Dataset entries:

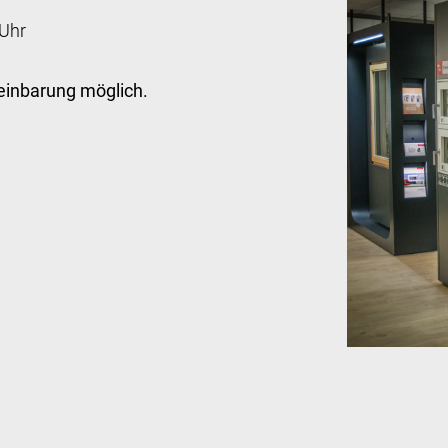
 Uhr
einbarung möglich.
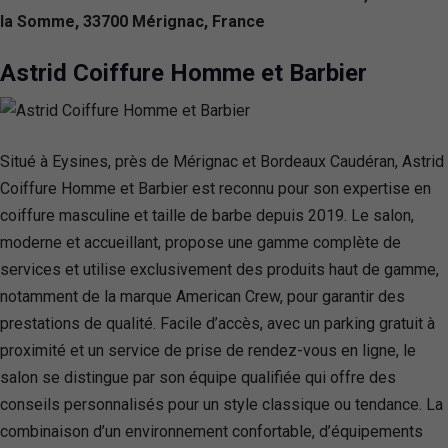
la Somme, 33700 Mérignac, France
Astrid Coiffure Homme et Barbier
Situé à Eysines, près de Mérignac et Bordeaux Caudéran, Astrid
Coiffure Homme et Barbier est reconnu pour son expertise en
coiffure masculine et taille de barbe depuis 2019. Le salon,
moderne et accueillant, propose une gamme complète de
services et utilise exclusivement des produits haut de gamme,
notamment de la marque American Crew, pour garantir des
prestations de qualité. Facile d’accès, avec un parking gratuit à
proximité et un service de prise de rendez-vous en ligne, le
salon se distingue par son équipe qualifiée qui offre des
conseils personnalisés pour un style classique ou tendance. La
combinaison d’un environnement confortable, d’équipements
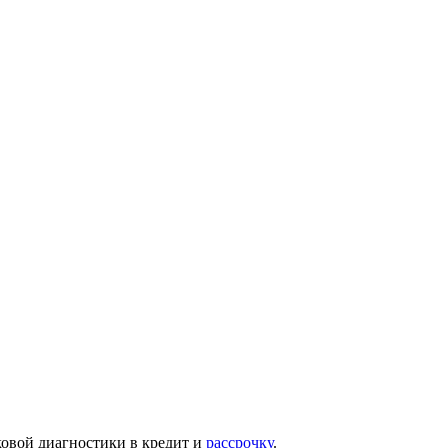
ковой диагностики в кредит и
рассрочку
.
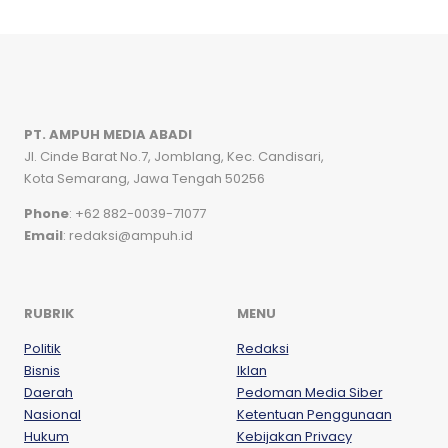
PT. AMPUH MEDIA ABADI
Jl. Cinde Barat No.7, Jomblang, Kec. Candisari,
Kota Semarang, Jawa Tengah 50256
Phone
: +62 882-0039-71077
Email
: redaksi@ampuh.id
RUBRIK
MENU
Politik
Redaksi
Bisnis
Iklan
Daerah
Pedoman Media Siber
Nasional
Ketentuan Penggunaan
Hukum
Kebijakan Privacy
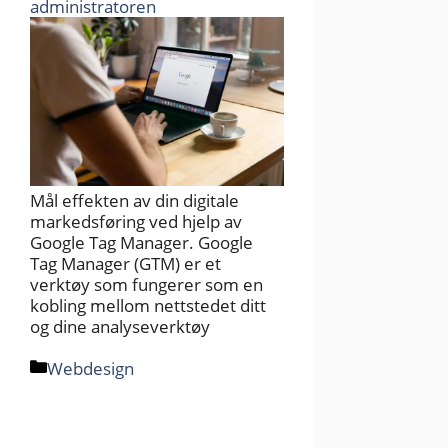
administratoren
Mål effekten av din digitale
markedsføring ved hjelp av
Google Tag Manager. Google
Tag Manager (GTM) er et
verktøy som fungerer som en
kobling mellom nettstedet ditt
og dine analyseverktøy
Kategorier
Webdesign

▸ **Problem to solve**
Reproduce word for word the lines from the line with "proximité et un" to the end of the entries above, both included, but leave the pictures out.

▸ **Exercise solution**
proximité et un service de prise de rendez-vous en ligne, le
salon se distingue par son équipe qualifiée qui offre des
conseils personnalisés pour un style classique ou tendance. La
combinaison d’un environnement confortable, d’équipements
ковой диагностики в кредит и
рассрочку
.
PT. AMPUH MEDIA ABADI
Jl. Cinde Barat No.7, Jomblang, Kec. Candisari,
Kota Semarang, Jawa Tengah 50256
Phone
: +62 882-0039-71077
Email
: redaksi@ampuh.id
RUBRIK
MENU
Politik
Redaksi
Bisnis
Iklan
Daerah
Pedoman Media Siber
Nasional
Ketentuan Penggunaan
Hukum
Kebijakan Privacy
administratoren
Mål effekten av din digitale
markedsføring ved hjelp av
Google Tag Manager. Google
Tag Manager (GTM) er et
verktøy som fungerer som en
kobling mellom nettstedet ditt
og dine analyseverktøy
Kategorier
Webdesign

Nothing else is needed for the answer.